On a 120 Hz monitor, frames follow with a constant inter-frame interval. This means you cannot physically produce uniform flicker at all frequencies. For example, although 10 Hz flicker is easy (just have 1 frame bright and 11 frames dark), 11 Hz flicker is more complicated (120 is not evenly divisible by 11). Your options are:
Sacrifice uniformity of the flicker. Sometimes you have 10 “off” frames between “on” ones and sometimes 9.
Pick the nearest evenly divisible frequency. For 11 Hz, the two closest options are 10.91 Hz (1 frame on, 10 off) and 12 Hz (1 frame on, 9 off).
The authors don’t report which strategy they chose. They simply write: “Although the 120 Hz refresh rate may limit the presentation rate, validation analyses suggest that the neural response targeted effectively the desired frequency.” My guess is that they didn’t choose either strategy in a principled way. If you’re writing code “hoping for the best” without thinking about this, you can end up with either (1) or (2) depending on how your code is structured. The physical reality of a fixed refresh rate monitor picks the strategy for you.
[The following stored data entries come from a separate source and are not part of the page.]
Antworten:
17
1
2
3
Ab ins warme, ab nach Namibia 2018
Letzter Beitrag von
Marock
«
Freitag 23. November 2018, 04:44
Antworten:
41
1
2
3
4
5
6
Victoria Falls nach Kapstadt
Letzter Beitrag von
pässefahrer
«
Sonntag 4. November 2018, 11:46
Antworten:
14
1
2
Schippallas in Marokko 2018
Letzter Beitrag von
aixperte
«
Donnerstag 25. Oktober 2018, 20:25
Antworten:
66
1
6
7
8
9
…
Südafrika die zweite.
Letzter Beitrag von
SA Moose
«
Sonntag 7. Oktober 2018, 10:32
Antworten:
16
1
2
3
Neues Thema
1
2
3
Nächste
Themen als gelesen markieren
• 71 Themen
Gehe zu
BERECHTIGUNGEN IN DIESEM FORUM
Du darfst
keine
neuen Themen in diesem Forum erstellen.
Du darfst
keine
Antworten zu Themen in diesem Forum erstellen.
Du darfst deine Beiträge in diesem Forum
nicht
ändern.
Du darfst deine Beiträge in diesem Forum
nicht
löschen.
It’s more likely that their strategy is (1) — this is what you get if you’re writing code in the easiest, most straightforward fashion.
But it’s still possible they ended up with (2). This is less likely, because you’d be forced to think about the actual flicker rate (and thus properly report it). Still, there are ways to structure code where you end up with this strategy by accident (e.g. reusing code from a previous project without reviewing it).
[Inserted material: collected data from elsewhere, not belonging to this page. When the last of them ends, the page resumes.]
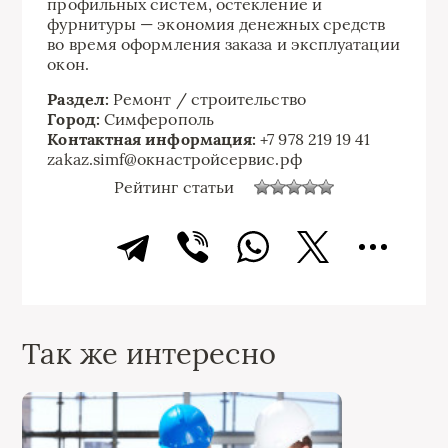
профильных систем, остекление и
фурнитуры — экономия денежных средств
во время оформления заказа и эксплуатации
окон.
Раздел:
Ремонт / строительство
Город:
Симферополь
Контактная информация:
+7 978 219 19 41
zakaz.simf@окнастройсервис.рф
Рейтинг статьи
Так же интересно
The authors write: “We predicted that individualized alpha entrainment targeting the trough phase for stimulus delivery would boost learning, based on previous work showing that the trough phase of alpha oscillations is associated with stronger disinhibition (Busch et al. 2009; Mathewson et al. 2011, 2010; Fakche et al. 2022) that may facilitate visual target detection from clutter.” And perhaps with a better flicker and better timing of patterns, the replication ended up with P-match incurring a higher penalty — and a more striking difference between T-match and P-match. 1/120 Hz ≈ 8.3 ms is not nothing, it’s 7–10% of an alpha cycle. Or perhaps the replication was better at tailoring the entrainment to participants’ peak alpha frequency.